The experiment detecting the running activity as the abnormal event is shown in Figures 6 and 7. The normal event corresponds to the frames where the people were walking. The training data are selected from the sequence (Time 14–17 and Time 14–31) in PETS dataset where the individuals were walking in one direction. In this experiment, 61 frames (Frame0000 to Frame0060) where people were walking from left to right in sequence Time 14–17 and 50 frames (Frame0000 to Frame0049) where the individuals were walking from right to left in sequence Time 14–31 are chosen as training samples. Correspondingly, 104 normal samples and 118 abnormal frames in sequence Time 14–16 are detected. The abnormal detection performance is improved by multikernel strategy also. The AUC values of the detection results are shown in Table 2.
The abnormal detection results of sequence Time 14–16. The comparison of the abnormal frame event detection results in single view scene and in distributed camera scenes via multikernel strategies.

Detection results of the normal and abnormal scenes of Time 14–16 captured by the distributed camera network: the individuals are moving from right to left. (a, c, e) The detection result of one normal frame: the individuals are walking in one direction. (b, d, f) The detection result of one abnormal frame: the individuals are running in one direction.

Detection results of the normal and abnormal scenes of Time 14–16 captured by the distributed camera network: the individuals are moving from left to right. (a, c, e) The detection result of one normal frame: the individuals are walking in one direction. (b, d, f) The detection result of one abnormal frame: the individuals are running in one direction.
5. Conclusions
In this paper, we have proposed a method for abnormal frame event detection with distributed camera networks. The histogram of optical flow was computed as the descriptor to represent the movement of a frame. A multikernel strategy was presented to benefit from multiple views captured by the distributed camera network. The benchmark dataset PETS has been tested to demonstrate the effectiveness of the proposed algorithm.

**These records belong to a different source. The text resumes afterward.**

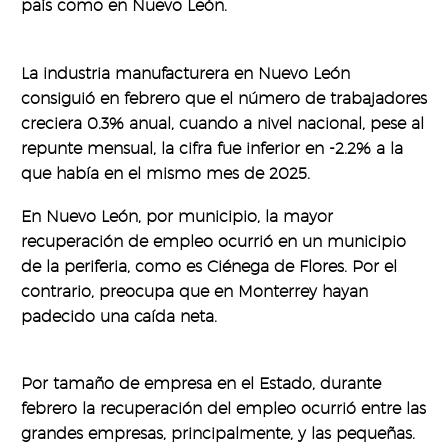
país como en Nuevo León.
La industria manufacturera en Nuevo León
consiguió en febrero que el número de trabajadores
creciera 0.3% anual, cuando a nivel nacional, pese al
repunte mensual, la cifra fue inferior en -2.2% a la
que había en el mismo mes de 2025.
En Nuevo León, por municipio, la mayor
recuperación de empleo ocurrió en un municipio
de la periferia, como es Ciénega de Flores. Por el
contrario, preocupa que en Monterrey hayan
padecido una caída neta.
Por tamaño de empresa en el Estado, durante
febrero la recuperación del empleo ocurrió entre las
grandes empresas, principalmente, y las pequeñas.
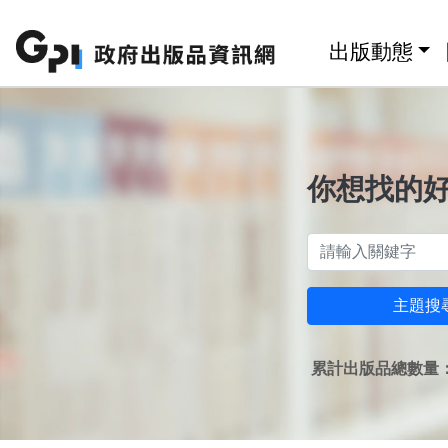
跳至主要內容區塊
:::
出版動態
你想找的
主題搜
累計出版品總數量：1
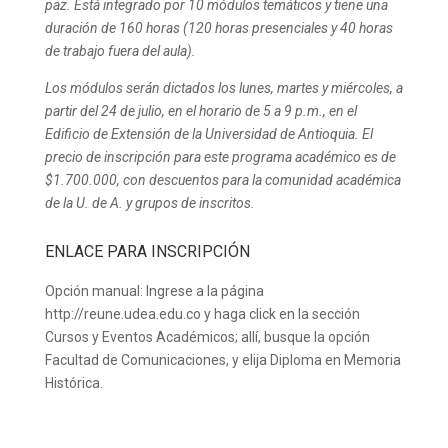
paz. Está integrado por 10 módulos temáticos y tiene una
duración de 160 horas (120 horas presenciales y 40 horas
de trabajo fuera del aula).
Los módulos serán dictados los lunes, martes y miércoles, a
partir del 24 de julio, en el horario de 5 a 9 p.m., en el
Edificio de Extensión de la Universidad de Antioquia. El
precio de inscripción para este programa académico es de
$1.700.000, con descuentos para la comunidad académica
de la U. de A. y grupos de inscritos.
ENLACE PARA INSCRIPCIÓN
Opción manual: Ingrese a la página
http://reune.udea.edu.co y haga click en la sección
Cursos y Eventos Académicos; allí, busque la opción
Facultad de Comunicaciones, y elija Diploma en Memoria
Histórica.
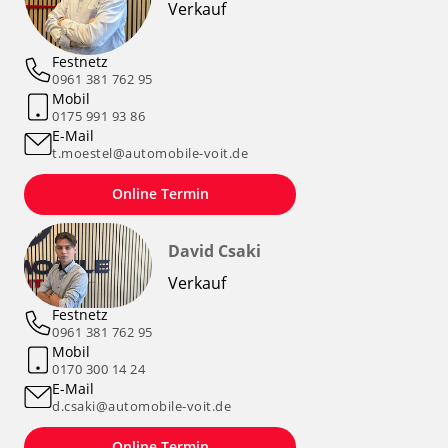
Verkauf
Festnetz
0961 381 762 95
Mobil
0175 991 93 86
E-Mail
t.moestel@automobile-voit.de
Online Termin
David Csaki
Verkauf
Festnetz
0961 381 762 95
Mobil
0170 300 14 24
E-Mail
d.csaki@automobile-voit.de
Online Termin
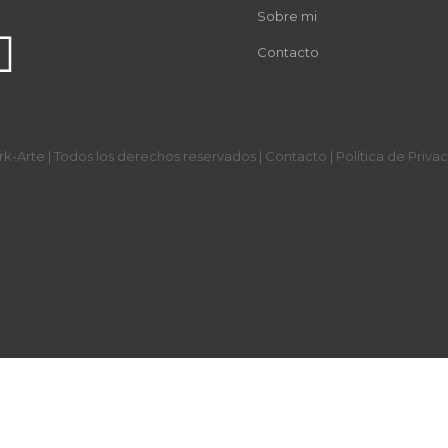
Sobre mi
Contacto
-Arte | Todos los derechos reservados |
Contacto
|
Política de Priva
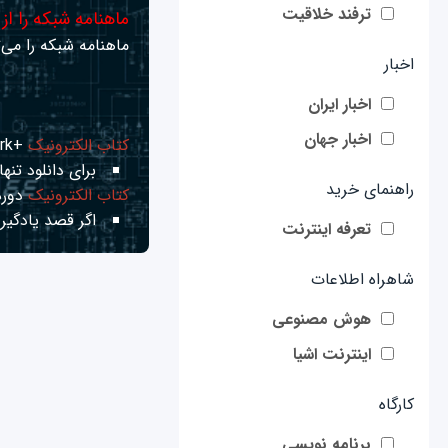
ترفند خلاقیت
ماهنامه شبکه را از
ماهنامه شبکه را می‌ت
اخبار
اخبار ایران
اخبار جهان
کتاب الکترونیک
+Network راهنمای شبکه‌ها
برای دانلود تنها 
راهنمای خرید
کتاب الکترونیک
دوره
اگر قصد یادگیری
تعرفه اینترنت
شاهراه اطلاعات
هوش مصنوعی
اینترنت اشیا
کارگاه
برنامه نویسی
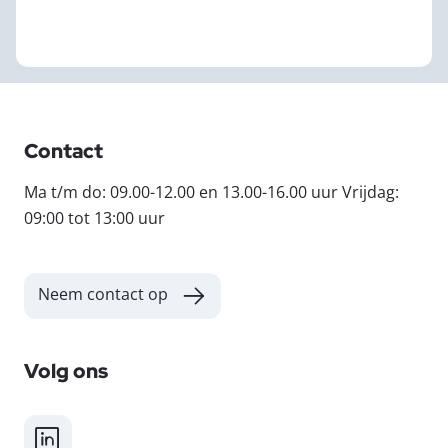
Contact
Ma t/m do: 09.00-12.00 en 13.00-16.00 uur Vrijdag:
09:00 tot 13:00 uur
Neem contact op
Volg ons
LinkedIn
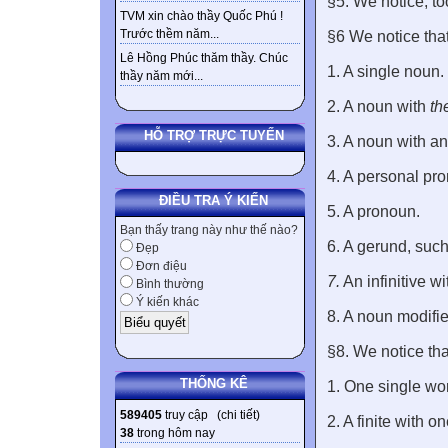
§5. We notice, too
TVM xin chào thầy Quốc Phú !
Trước thềm năm...
§6 We notice tha
Lê Hồng Phúc thăm thầy. Chúc
1. A single noun.
thầy năm mới...
2. A noun with
th
HỖ TRỢ TRỰC TUYẾN
3. A noun with an 
4. A personal pr
ĐIỀU TRA Ý KIẾN
5. A pronoun.
Bạn thấy trang này như thế nào?
6. A gerund, suc
Đẹp
Đơn điệu
7.
An infinitive wi
Bình thường
Ý kiến khác
8. A noun modifi
§8. We notice tha
THỐNG KÊ
1. One single wor
589405
truy cập (
chi tiết
)
2. A finite with o
38
trong hôm nay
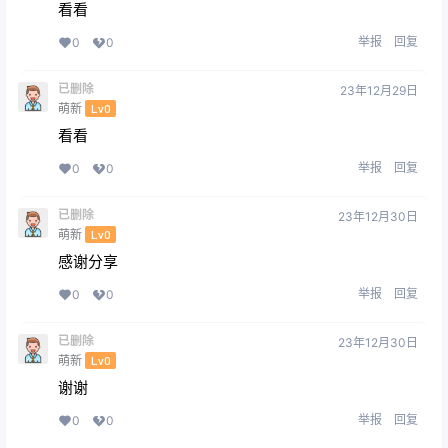
看看
举报
回复
0
0
已删除
23年12月29日
萌新
Lv0
看看
举报
回复
0
0
已删除
23年12月30日
萌新
Lv0
感谢分享
举报
回复
0
0
已删除
23年12月30日
萌新
Lv0
谢谢
举报
回复
0
0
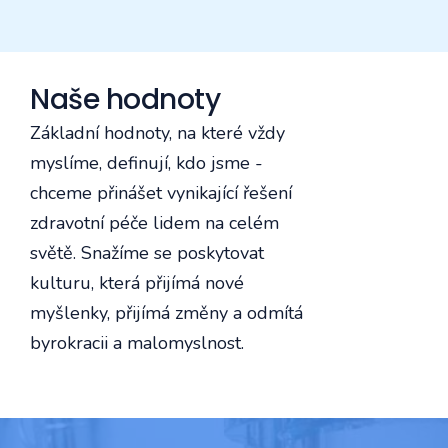
Naše hodnoty
Základní hodnoty, na které vždy
myslíme, definují, kdo jsme -
chceme přinášet vynikající řešení
zdravotní péče lidem na celém
světě. Snažíme se poskytovat
kulturu, která přijímá nové
myšlenky, přijímá změny a odmítá
byrokracii a malomyslnost.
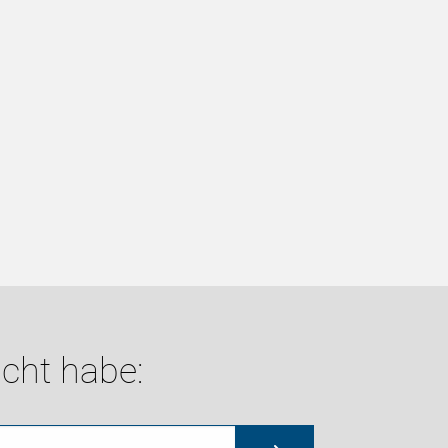
cht habe:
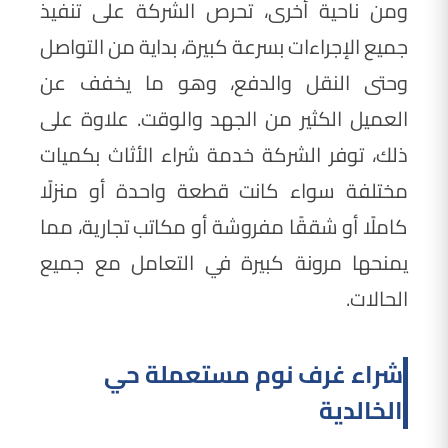
ومن ناحية أخرى، تحرص الشركة على تنفيذ
جميع الإجراءات بسرعة كبيرة، بداية من التواصل
وحتى النقل والدفع، وهو ما يخفف عن
العميل الكثير من الجهد والوقت. علاوة على
ذلك، توفر الشركة خدمة شراء الأثاث بكميات
مختلفة سواء كانت قطعة واحدة أو منزلًا
كاملًا أو شققًا مفروشة أو مكاتب تجارية، مما
يمنحها مرونة كبيرة في التعامل مع جميع
الحالات.
شراء غرف نوم مستعملة حي
الخالدية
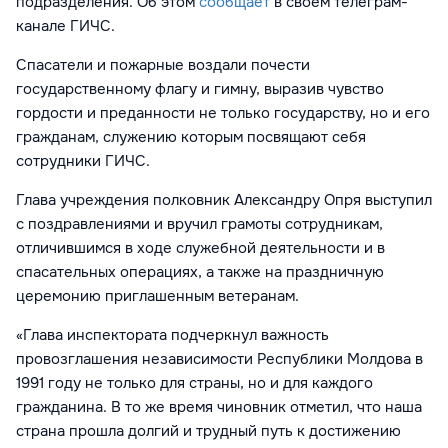
подразделения. Об этом
сообщает
в своем телеграм-
канале ГИЧС.
Спасатели и пожарные воздали почести
государственному флагу и гимну, выразив чувство
гордости и преданности не только государству, но и его
гражданам, служению которым посвящают себя
сотрудники ГИЧС.
Глава
учреждения полковник Александру
Опря
выступил
с поздравлениями
и вручил грамоты сотрудникам,
отличившимся в ходе служебной деятельности и в
спасательных операциях, а также
на праздничную
церемонию
приглашенным ветеранам.
«
Глава инспектората подчеркнул важность
провозглашения независимости Республики Молдова в
1991 году не только для страны, но и для каждого
гражданина. В то же время чиновник отметил, что наша
страна прошла долгий и трудный путь к достижению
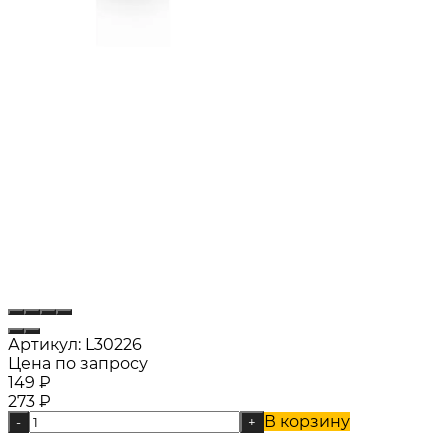
Артикул:
L30226
Цена по запросу
149
₽
273
₽
В корзину
-
+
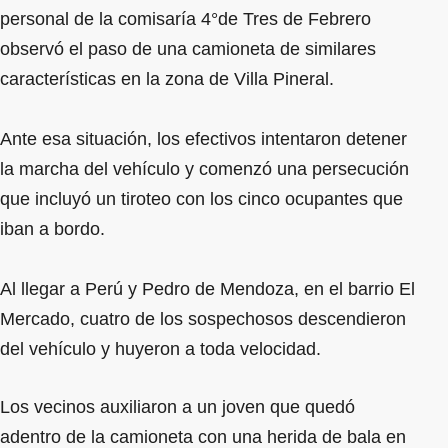
personal de la comisaría 4°de Tres de Febrero
observó el paso de una camioneta de similares
características en la zona de Villa Pineral.
Ante esa situación, los efectivos intentaron detener
la marcha del vehículo y comenzó una persecución
que incluyó un tiroteo con los cinco ocupantes que
iban a bordo.
Al llegar a Perú y Pedro de Mendoza, en el barrio El
Mercado, cuatro de los sospechosos descendieron
del vehículo y huyeron a toda velocidad.
Los vecinos auxiliaron a un joven que quedó
adentro de la camioneta con una herida de bala en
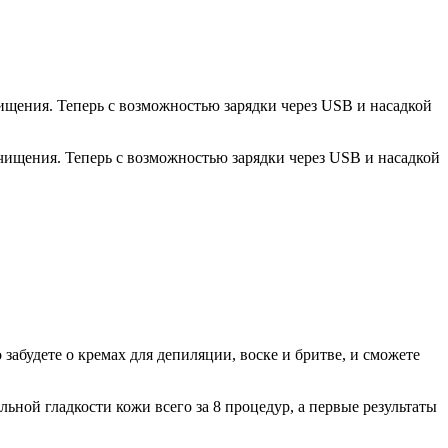
очищения. Теперь с возможностью зарядки через USB и насадкой
очищения. Теперь с возможностью зарядки через USB и насадкой
забудете о кремах для депиляции, воске и бритве, и сможете
ьной гладкости кожи всего за 8 процедур, а первые результаты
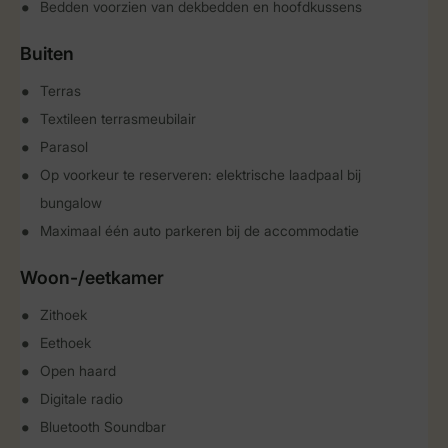
Bedden voorzien van dekbedden en hoofdkussens
Buiten
Terras
Textileen terrasmeubilair
Parasol
Op voorkeur te reserveren: elektrische laadpaal bij
bungalow
Maximaal één auto parkeren bij de accommodatie
Woon-/eetkamer
Zithoek
Eethoek
Open haard
Digitale radio
Bluetooth Soundbar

In the future work, the optimal coefficients of the multikernel strategy should be obtained automatically based on the scene, while these parameters were preset according to the importance of each view in the current work. Additional application scenarios, such as single person action recognition or action tracking in multiview scenes, will be considered to show the advantages of distributed camera networks. Finally, advanced one-class classification techniques such as OCNM will also be investigated for the video anomaly detection.
Footnotes
Conflict of Interests
The authors declare that there is no conflict of interests regarding the publication of this paper.
Acknowledgments
This work is partially supported by the SURECAP CPER Project (fonction de surveillance dans les réseaux de capteurs sans fil via contrat de plan Etat-Région) and the Platform CAPSEC (capteurs pour la sécurité) funded by Région Champagne-Ardenne and FEDER (fonds européen de développement régional), the Fundamental Research Funds for the Central Universities, and the National Natural Science Foundation of China (Grants nos. U1435220 and 61503017).